The West Sider, 19, spends seven hours a day in dance classes and rehearsals, leaving little time for academics or socializing. Alex and classmates Lily Balogh, 18, and Lars Nelson, 19, are three recent graduates of the School of American Ballet, the official school of New York City Ballet at Lincoln Center.
Not long ago, the three found out where their dancing careers will take them after years of studying on the West Side.
Alex will become a member of Kansas City Ballet, an acclaimed regional company, while Lily and Lars were awarded two of the most coveted positions for young dancers: apprenticeships with the New York City Ballet, one of the most prestigious ballet companies in the world.
An apprenticeship is a yearlong trial contract that usually ends with an offer to join the corps de ballet. Peter Martins, Ballet Master in Chief of NYCB, made just five apprenticeship offers this year, down from 10 last year.
Only after completing a grueling four-month long audition season did the duo learn of their good fortune. Lily was entertaining offers from Los Angeles Ballet and Carolina Ballet when Kay Mazzo, co-chairman of faculty at SAB, hinted that she shouldn’t accept either company yet. It was not until mid-June that Mr. Martins assembled his chosen ones and broke the news.
“It was shocking obviously, even though we knew it was a possibility,” Lars said.
Lily has studied at SAB since her mother saw an ad in a paper and brought her to an audition nine years ago. Every year, SAB accepts about 30 children into each class. One or two make it through the ranks of the school to eventually join NYCB.
As a child performing in The Nutcracker, Lily remembers loitering backstage, waiting for the grown-up dancers to go on.
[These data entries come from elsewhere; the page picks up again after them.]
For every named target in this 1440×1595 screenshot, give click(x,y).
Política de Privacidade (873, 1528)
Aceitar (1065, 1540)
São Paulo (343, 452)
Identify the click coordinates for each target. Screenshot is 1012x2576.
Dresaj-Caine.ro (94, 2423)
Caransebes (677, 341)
Next year, she will be one of them.
“SAB is my second home. The teachers are like second mothers to me,” she said.
“It’s like having children who go off to college,” Ms. Mazzo agreed. “We’re very proud, but it’s hard to let them go.”
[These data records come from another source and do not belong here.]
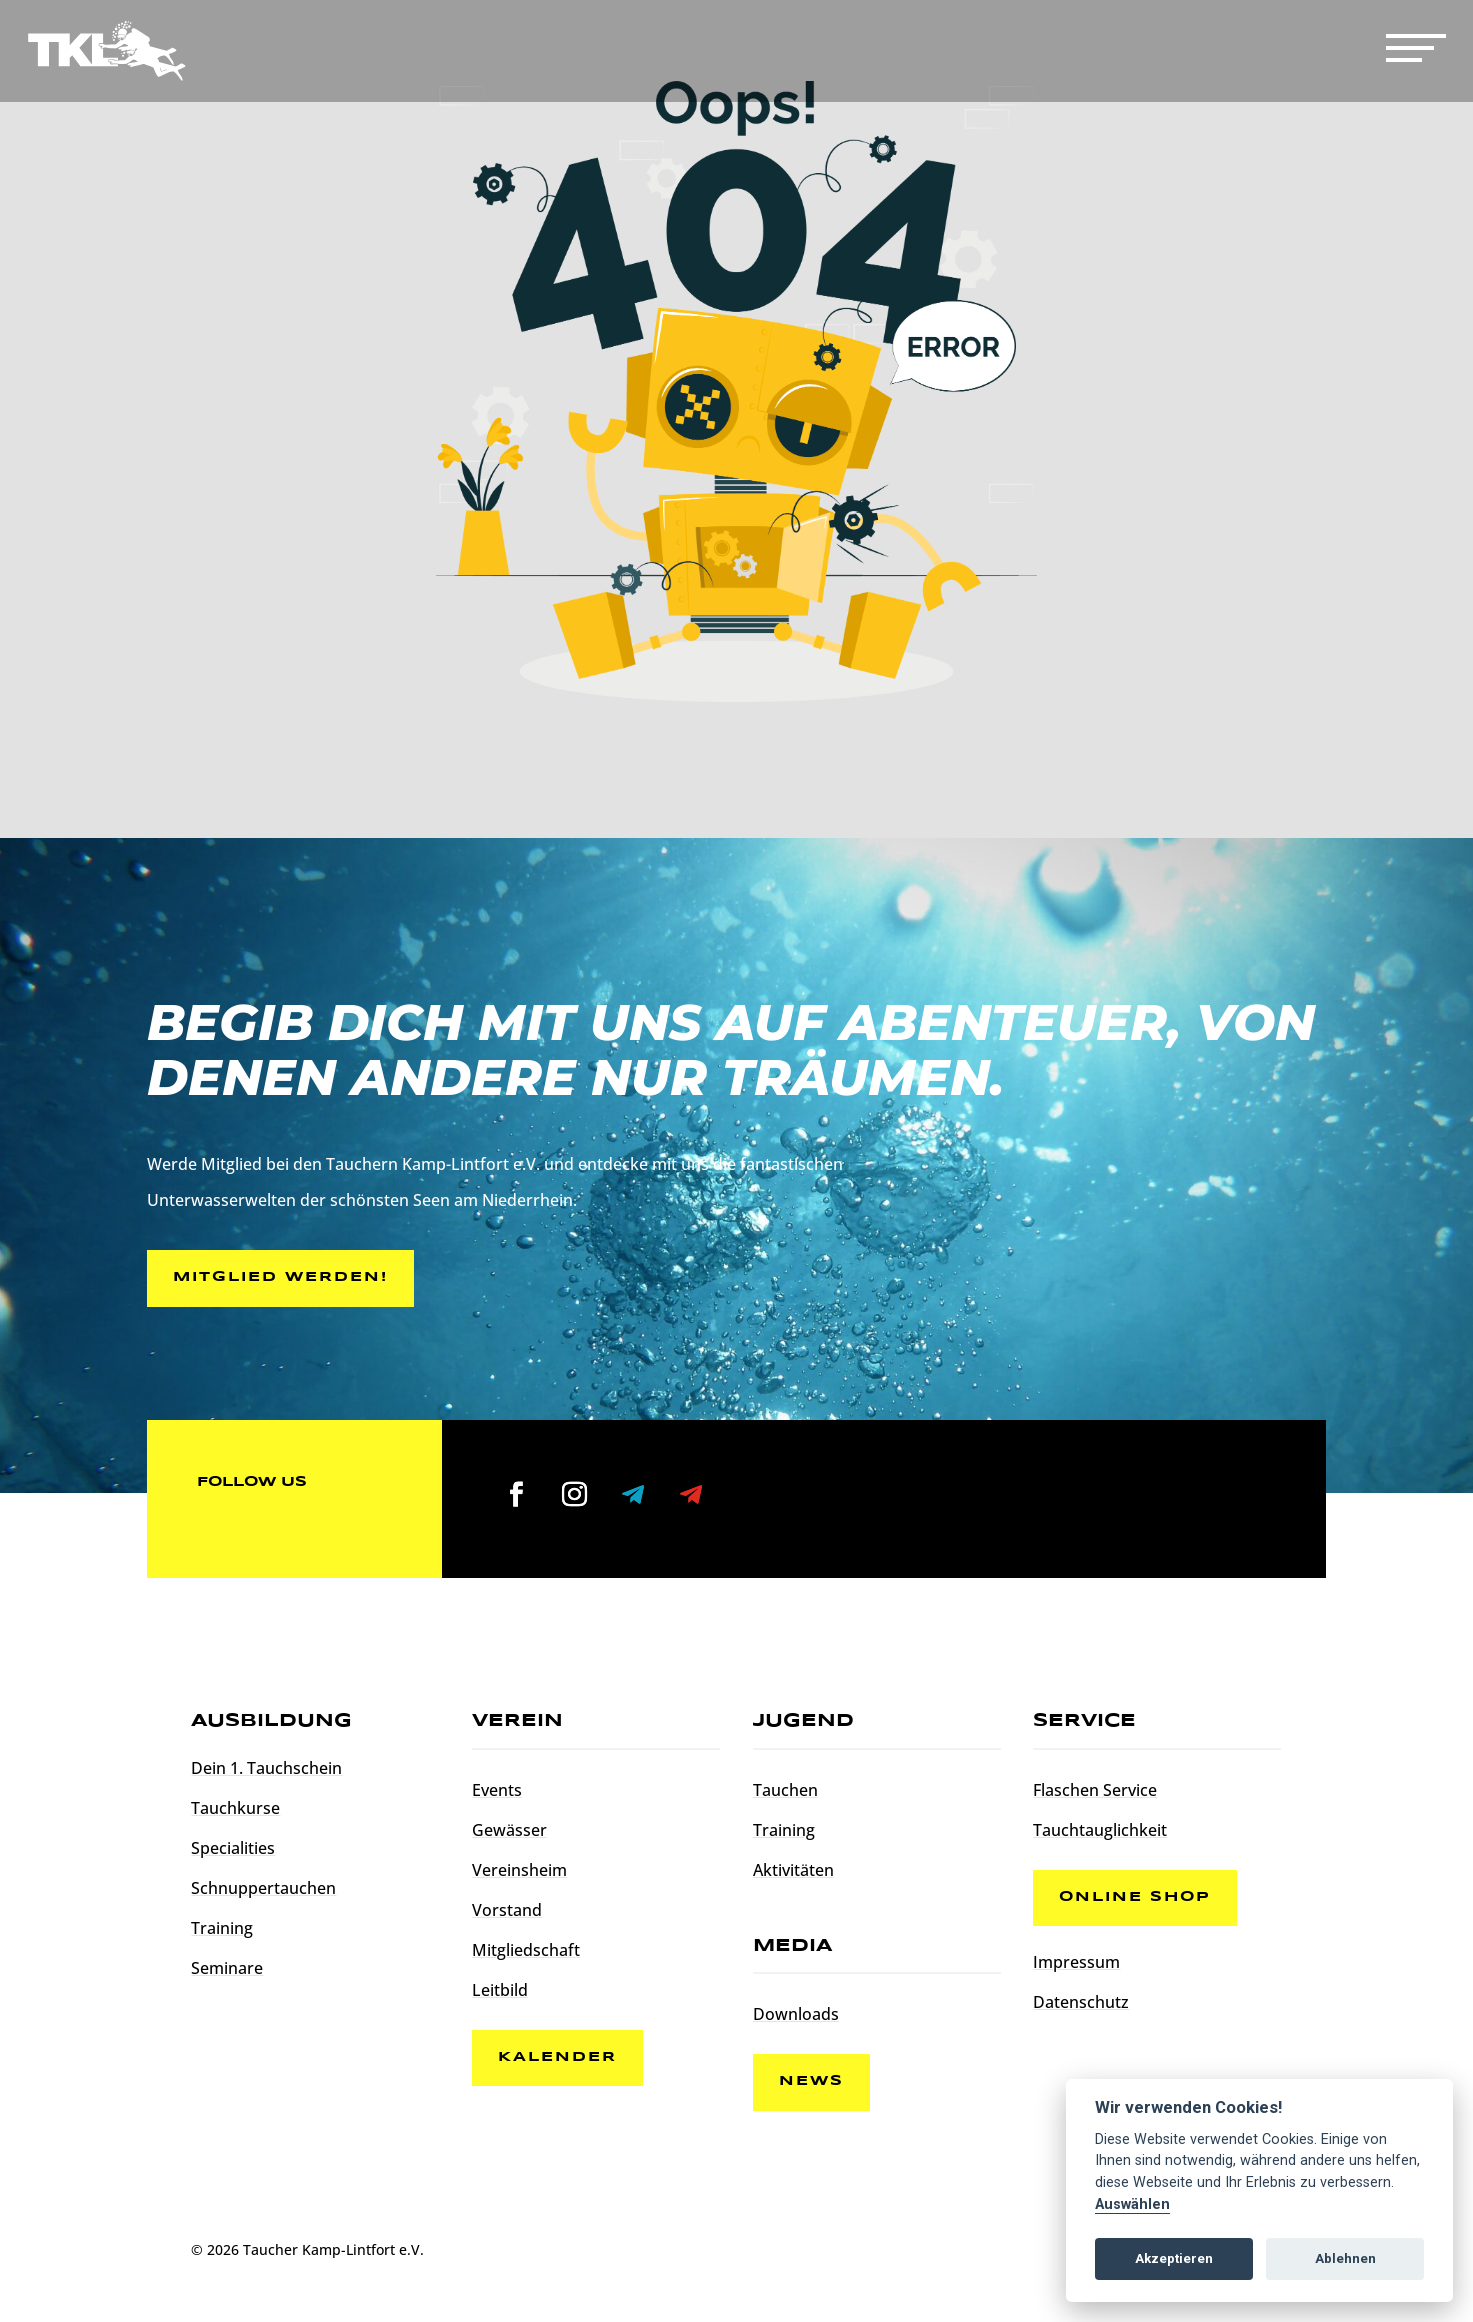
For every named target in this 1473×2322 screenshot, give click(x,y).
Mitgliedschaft (526, 1953)
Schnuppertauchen (263, 1891)
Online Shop (1139, 1902)
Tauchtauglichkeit (1100, 1833)
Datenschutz (1081, 2009)
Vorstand (507, 1913)
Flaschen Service (1095, 1793)
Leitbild (500, 1993)
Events (497, 1793)
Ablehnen (1345, 2258)
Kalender (561, 2062)
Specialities (233, 1851)
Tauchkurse (235, 1811)
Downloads (796, 2017)
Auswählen (1132, 2204)
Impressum (1076, 1969)
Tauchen (785, 1793)
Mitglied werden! (284, 1279)
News (815, 2086)
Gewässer (509, 1833)
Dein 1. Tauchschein (266, 1771)
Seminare (227, 1971)
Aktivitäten (793, 1873)
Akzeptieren (1174, 2258)
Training (222, 1931)
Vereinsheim (519, 1873)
Lars, originally from Grand Rapids, Mich., and Alex, who grew up in State College, Pa., moved to New York three years ago to attend SAB. Both started dance at the age of 11. In a profession in which the peak years are in the early twenties, most dancers begin younger; SAB accepts children as young as six.
Lars recalls that he did not have many close friends back in Grand Rapids.
“Going to dance on Friday night, I didn’t feel like I was missing out on anything,” he said. It was only when he moved to New York and lived with 60 other dancers in SAB’s dorms at Lincoln Center that he felt a part of a community.
Alex, too, prefers New York to his former home in suburban Pennsylvania.
“I like the constant motion, the accessibility.”
Despite their intense commitment to ballet, all three nurse other passions. Lars hopes to study medicine or physical therapy. Alex is interested in architecture, and Lily wants to write.
In the meantime, they’ll have plenty to keep them busy.